The Caesar's cipher

What is a substitution cipher?

A substitution cipher is a method of encrypting text by substituting the letters for another letter. One of the simplest ciphers is the Caesar cipher, in which we shift each letter by some fixed number. For example, if we replace a letter with the next letter after it, zebra would become afcsb. Replacing each letter of rosebud with the 13th letter after it, we'd obtained ebfrohq, this last example is called ROT-13 (rotate by 13 places). You might have noticed that z becomes a in zebra, and r becomes e in the word rosebud. When we go beyond the last letter, we simply go to the start, the alphabet wraps around when reaching the end.

Building the cipher

The English alphabet has 26 letters, by assigning a number to each of them, we have the range [0, 25]: a=0, b=1, ..., z=25 Let's try substituting y with the 13th letter after it: y + 13 = l, 24 + 13 = l, l = 37 We already know that l = 11, not 37, there's something wrong here. What we need is a way to "wrap around" and start from the beginning. Luckily, we use something that works that way in our daily lives: regular time and military time.

What time is it?

What do we mean when we say 17:00? If we go to regular time, we mean 5:00, what about 24:00? 00:00. When converting military time to regular time, we can imagine the former wrapping around after 12:00. The same thing happens in regular time, if we add two hours to 11:00, we don't get 13:00, but 01:00.

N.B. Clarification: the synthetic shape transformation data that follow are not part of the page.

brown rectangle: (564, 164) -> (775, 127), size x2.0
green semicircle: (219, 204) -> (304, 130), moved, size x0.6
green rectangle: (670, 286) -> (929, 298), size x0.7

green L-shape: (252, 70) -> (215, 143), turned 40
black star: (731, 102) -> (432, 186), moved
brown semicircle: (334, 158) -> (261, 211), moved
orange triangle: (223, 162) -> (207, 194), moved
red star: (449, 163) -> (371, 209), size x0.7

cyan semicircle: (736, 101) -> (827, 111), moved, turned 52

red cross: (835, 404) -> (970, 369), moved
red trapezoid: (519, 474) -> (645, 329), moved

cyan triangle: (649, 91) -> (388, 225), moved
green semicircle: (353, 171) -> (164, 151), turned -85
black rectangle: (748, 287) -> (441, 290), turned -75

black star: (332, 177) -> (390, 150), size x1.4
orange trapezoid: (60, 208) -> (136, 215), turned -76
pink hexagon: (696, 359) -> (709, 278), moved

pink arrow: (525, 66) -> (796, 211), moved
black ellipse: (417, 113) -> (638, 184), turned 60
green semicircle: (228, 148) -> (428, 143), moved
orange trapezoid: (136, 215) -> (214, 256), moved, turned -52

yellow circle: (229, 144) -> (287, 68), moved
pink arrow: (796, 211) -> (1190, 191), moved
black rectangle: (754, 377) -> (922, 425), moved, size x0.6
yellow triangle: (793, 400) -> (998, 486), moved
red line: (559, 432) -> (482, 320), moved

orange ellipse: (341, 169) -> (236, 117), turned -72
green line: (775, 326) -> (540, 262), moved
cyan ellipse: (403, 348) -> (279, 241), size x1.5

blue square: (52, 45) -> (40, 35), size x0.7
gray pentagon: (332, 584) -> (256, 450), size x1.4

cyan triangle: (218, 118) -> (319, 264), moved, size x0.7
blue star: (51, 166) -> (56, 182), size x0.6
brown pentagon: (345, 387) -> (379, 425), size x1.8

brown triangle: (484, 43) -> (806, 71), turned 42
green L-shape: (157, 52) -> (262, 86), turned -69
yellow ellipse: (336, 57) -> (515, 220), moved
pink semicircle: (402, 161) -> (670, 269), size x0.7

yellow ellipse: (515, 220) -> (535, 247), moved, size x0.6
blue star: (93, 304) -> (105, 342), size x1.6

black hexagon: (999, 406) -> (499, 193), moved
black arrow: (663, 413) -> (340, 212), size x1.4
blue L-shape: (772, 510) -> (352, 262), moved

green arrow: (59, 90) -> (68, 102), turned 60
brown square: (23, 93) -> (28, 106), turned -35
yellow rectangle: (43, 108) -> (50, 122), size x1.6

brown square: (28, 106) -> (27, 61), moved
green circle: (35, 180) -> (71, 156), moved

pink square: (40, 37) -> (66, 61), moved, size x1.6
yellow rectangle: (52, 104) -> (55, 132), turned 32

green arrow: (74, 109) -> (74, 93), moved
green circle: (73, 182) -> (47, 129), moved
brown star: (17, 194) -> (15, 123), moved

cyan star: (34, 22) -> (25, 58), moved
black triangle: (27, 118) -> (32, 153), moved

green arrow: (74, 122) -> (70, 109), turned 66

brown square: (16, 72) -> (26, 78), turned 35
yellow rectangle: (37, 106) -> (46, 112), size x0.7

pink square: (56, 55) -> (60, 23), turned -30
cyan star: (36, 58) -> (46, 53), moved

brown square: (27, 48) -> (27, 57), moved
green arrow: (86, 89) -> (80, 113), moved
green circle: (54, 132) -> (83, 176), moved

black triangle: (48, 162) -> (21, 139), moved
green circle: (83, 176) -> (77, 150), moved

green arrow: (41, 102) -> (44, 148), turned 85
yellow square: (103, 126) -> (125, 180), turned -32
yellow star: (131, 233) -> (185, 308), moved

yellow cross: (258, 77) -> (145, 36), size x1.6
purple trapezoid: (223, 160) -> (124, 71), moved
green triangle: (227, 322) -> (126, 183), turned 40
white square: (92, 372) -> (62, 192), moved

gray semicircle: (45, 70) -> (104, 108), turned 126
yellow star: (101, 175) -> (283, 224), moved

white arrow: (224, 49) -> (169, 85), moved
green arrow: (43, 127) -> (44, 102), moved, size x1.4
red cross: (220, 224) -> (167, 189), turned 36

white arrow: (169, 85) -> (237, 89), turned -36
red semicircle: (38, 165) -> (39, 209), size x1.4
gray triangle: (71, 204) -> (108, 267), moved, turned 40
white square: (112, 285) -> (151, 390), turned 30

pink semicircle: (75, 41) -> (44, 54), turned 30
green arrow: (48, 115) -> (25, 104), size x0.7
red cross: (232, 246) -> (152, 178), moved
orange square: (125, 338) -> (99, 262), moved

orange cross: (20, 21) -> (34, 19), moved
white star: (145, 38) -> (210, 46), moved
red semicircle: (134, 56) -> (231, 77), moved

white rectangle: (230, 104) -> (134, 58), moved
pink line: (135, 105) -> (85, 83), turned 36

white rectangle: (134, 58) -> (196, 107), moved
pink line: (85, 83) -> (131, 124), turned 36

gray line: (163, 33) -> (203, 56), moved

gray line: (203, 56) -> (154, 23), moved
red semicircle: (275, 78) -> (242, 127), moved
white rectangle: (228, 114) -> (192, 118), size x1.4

In mathematics, this concept is called modular arithmetic, in which numbers wrap around after reaching a certain value, the modulus. In regular time, the modulus is 12. Using the modulo operation:

// Javascript
console.log("a".codePointAt(0)); // 97

// Elixir
IO.puts rem(17, 12) # 5

Coming back to the alphabet, the modulus is 26:

 // l = 11  y = 24 
 IO.puts rem(y + 13, 26) # 11

Implementing a one letter cipher

Now that we know how to wrap around and get the right letter, there's something more to consider: character codepoints.

// Javascript
console.log("a".codePointAt(0)); // 97

// Elixir
IO.puts ?a # 97

The character a is 97, not 0, and while the cipher will work if we don't go beyond z, we need to implement the wrap-around functionality:

// Javascript

const z = "y".codePointAt(0) + 1 // 122

console.log(String.fromCodePoint(z)) // "z"
console.log(String.fromCodePoint(z + 1)) // "{"

// Elixir
z = ?y + 1 # 122

IO.puts [z] # 'z'

IO.puts [z + 1] # '{'

Let's implement it and see what happens:

// JavaScript
const z = "z".codePointAt(0)
const a = "a".codePointAt(0) // 97

const hopefullyA = (z + 1) % 26 // 19

// Elixir
hopefully_A = ?z + 1 |> rem(26) # 19

We're getting somewhere, but a is not 19, why? The range is different, in Unicode codepoints a = 97, b = 98, ..., z = 122, in our implementation we've been using the range [97, 122], not [0, 25], to make this work we have to normalise the former range:

// Javascript
const a = "a".codePointAt(0) // 97

const z = "z".codePointAt(0) - a 

console.log((z + 1) % 26) // 0

// Elixir
IO.puts ?z + 1 - ?a |> rem(26) # 0

Wonderful! We now get the correct range, in which every number gives us the distance from a. With this knowledge, we can get the codepoint of the shifted letter:

// Javascript
const codePointOfA = "a".codePointAt(0)
const normalisedZ = "z".codePointAt(0) - codePointOfA

const shiftedZ = codePointOfA + (normalisedZ + 1) % 26

console.log(String.fromCodePoint(shiftedZ)) // "a"

// Elixir
shiftedZ = ?a + rem(?z + 1 - ?a, 26)

IO.puts [shiftedZ] # 'a'

Summary

Hopefully, this simple exploration of the substitution cipher has been entertaining. For me it's been fun to work on this exercise and the post, trying to make my rationale as atomic as possible pieces and, especially, figuring out how to deal with strings and codepoints in Elixir, which might deserve another article in the future. Of course, this is not the end of the exercise, we'd still need to cater for more than one letter and implement the cipher for lower and upper case letters, among other tiny things. If we want to simplify it even more and assume the number used to substitute is fixed, as in ROT-13, we could use a dictionary, avoiding any calculation, but then the exercise wouldn't have been as fun.

Alejandro Napoles